C'est top secret, c'est écrit noir sur blanc dans le contrat, je n'ai pas le droit de le dire.


Vraiment ? Mais vous gagnez de l'argent sur l'exploitation en salles au moins ?

Je ne peux rien dire, désolé.

 

Mais vous vous attendiez à un tel succès ?

Non, personne ne pouvait s'y attendre. Le film a fait le tour des festivals et a rencontré son public, mais de là à affoler le box-office, c'était imprévisible.
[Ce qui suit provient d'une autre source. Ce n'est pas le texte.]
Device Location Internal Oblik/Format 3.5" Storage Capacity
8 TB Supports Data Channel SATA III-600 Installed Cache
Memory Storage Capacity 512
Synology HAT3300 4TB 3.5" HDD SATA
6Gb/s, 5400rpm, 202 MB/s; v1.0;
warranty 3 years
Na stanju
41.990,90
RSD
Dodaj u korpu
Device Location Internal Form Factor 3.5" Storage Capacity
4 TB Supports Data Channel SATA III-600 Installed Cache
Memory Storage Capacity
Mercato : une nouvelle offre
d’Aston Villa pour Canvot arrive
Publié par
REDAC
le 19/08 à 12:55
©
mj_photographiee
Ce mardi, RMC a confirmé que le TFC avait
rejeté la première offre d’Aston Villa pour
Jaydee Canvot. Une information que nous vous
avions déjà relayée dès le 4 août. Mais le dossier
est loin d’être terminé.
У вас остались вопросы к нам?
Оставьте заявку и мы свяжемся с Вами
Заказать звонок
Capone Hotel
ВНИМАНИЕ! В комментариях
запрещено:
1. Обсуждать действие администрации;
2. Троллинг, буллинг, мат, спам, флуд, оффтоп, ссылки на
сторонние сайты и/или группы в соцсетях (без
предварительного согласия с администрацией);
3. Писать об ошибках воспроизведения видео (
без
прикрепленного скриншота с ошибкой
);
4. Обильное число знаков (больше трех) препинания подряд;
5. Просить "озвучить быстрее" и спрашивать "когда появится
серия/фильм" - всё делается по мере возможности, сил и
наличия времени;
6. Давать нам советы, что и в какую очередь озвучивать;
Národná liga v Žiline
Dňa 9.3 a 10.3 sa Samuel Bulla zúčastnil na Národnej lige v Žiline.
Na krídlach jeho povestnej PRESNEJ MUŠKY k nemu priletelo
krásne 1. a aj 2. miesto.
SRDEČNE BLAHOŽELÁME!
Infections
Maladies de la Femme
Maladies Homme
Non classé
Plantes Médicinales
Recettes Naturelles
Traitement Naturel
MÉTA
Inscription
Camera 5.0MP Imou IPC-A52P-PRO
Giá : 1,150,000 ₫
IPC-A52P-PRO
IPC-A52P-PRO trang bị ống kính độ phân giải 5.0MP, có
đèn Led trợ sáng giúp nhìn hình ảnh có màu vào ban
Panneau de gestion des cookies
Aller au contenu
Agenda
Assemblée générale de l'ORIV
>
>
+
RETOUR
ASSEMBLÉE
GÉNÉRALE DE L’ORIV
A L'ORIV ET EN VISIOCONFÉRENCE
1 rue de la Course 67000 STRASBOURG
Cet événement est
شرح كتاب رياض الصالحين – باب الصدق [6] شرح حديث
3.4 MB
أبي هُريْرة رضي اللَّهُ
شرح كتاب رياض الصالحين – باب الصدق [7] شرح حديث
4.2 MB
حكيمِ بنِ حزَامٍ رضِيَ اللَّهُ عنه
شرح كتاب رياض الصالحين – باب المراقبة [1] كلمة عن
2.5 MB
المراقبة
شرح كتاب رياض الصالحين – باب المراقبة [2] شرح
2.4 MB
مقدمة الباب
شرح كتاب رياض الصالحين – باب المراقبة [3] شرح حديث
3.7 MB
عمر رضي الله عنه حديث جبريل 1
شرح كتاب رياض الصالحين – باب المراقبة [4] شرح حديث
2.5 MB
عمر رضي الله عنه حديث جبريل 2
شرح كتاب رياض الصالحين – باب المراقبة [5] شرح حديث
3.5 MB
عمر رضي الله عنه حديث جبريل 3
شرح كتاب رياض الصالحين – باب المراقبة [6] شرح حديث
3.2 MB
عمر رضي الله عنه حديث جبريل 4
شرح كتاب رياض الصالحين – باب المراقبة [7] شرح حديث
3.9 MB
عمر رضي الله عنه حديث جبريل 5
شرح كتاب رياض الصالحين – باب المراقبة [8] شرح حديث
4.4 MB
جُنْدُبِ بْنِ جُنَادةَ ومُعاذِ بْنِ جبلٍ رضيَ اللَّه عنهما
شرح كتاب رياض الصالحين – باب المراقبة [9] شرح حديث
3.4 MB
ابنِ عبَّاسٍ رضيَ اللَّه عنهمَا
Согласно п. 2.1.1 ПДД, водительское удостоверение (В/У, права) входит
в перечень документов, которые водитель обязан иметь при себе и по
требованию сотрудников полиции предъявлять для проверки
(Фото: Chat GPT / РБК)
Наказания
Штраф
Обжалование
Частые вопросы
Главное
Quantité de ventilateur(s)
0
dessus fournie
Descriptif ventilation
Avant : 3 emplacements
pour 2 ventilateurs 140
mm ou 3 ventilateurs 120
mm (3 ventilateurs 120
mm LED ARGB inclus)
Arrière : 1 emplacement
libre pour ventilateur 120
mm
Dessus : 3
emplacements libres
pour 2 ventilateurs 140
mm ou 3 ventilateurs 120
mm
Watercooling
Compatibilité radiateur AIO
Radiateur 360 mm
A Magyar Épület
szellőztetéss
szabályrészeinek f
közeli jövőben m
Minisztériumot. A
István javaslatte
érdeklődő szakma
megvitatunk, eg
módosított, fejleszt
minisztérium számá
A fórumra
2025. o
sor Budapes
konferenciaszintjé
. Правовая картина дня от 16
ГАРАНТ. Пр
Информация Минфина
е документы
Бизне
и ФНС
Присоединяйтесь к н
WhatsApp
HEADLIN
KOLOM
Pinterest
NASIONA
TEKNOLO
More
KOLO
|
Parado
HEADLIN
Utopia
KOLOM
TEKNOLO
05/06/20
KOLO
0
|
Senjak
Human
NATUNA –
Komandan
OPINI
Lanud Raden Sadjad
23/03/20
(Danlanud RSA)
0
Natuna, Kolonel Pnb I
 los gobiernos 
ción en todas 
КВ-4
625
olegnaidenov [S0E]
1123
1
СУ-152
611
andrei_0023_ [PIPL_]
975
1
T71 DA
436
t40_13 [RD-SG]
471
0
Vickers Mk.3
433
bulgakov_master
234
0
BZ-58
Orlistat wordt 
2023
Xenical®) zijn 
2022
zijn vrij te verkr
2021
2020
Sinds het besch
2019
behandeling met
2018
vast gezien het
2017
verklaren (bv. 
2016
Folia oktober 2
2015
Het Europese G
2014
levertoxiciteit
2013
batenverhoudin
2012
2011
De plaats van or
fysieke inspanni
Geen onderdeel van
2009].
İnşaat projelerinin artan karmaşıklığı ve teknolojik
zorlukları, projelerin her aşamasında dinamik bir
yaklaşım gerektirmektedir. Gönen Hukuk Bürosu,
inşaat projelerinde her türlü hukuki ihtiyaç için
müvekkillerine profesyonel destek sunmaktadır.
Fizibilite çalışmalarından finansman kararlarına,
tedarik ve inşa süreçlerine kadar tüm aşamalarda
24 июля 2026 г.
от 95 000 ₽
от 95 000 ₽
Nous sommes contents et fiers.

 

Si on vous dit que votre film est le nouveau Blair Witch Project, vous en pensez quoi ?

C'est vrai que dans leurs parcours, ils se ressemblent. Sur combien ils ont coûté et combien ils ont rapporté. Et puis, c'est un très bon film, donc, je le prends comme un compliment.

 

 

 

Une porte qui bouge, un drap qui se soulève, des traces de pas, cela suffit pour faire peur ?

Oui, suggérer les choses peut être bien plus fort que les montrer. C'est toute l'idée du film. Je ne voulais pas utiliser d'effets ou de monstres, je voulais en montrer le moins possible, car c'est là que l'imagination se met en route.

 

Mais vous n'avez pas eu envie à un moment d'aller plus loin dans l'horreur, peut-être sur la fin ?

Le film est en crescendo, une montée d'adrénaline. La peur s'immisce dans cette maison, au sein de ce couple et dans l'esprit du spectateur, avant d'exploser lors du final.


Le film a d'ailleurs plusieurs fins, laquelle est la vraie ?

J'ai tournée une première fin, c'est la version qui a tourné dans les festivals. Mais après des projections test, si les avis étaient positifs sur le film, ils avaient quelques réserves sur la fin. Ils ne la trouvaient pas assez effrayante. C'est Spielberg qui a alors proposé d'en tourner une nouvelle, et il s'est avéré au cours de nouveaux test, qu'elle fonctionnait mieux auprès du public. Je la préfère aussi, c'est la vraie fin.

 

Et de savoir que Steven Spielberg a adoré votre film, et même qu'il n'a pas réussi à le regarder en entier du premier coup ?

C'est un honneur, voire plus encore. J'ai grandi avec ses films, je les vénère, qui aurait pu croire que j'allais le rencontrer dès mon premier film. C'est la récompense suprême.

 

 

 

D'ailleurs, comment est-il arrivé dans l'aventure ?

En fait, mon agent était en contact avec plusieurs producteurs. Mon film commençait alors à être sélectionné en festivals, il a tourné pendant au moins deux ans. Les producteurs l'ont montré à plusieurs contacts, dont une personne chez DreamWorks. Et voilà, Spielberg l'a bientôt eu entre les mains, et c'était parti.

 

Le plan fixe dans la chambre est très important, comment l'avez-vous trouvé ?

Je l'ai beaucoup travaillé, que cela soit le cadre ou  la lumière. Il m'a fallu des tonnes d'essais, mais j'ai eu ce que je voulais.

 

Pouvez-vous nous parler de votre prochain projet Area 51 ? Il est sur le même concept, non ?

Je ne peux rien dire pour l'instant, c'est top secret. Moins vous en savez, mieux c'est.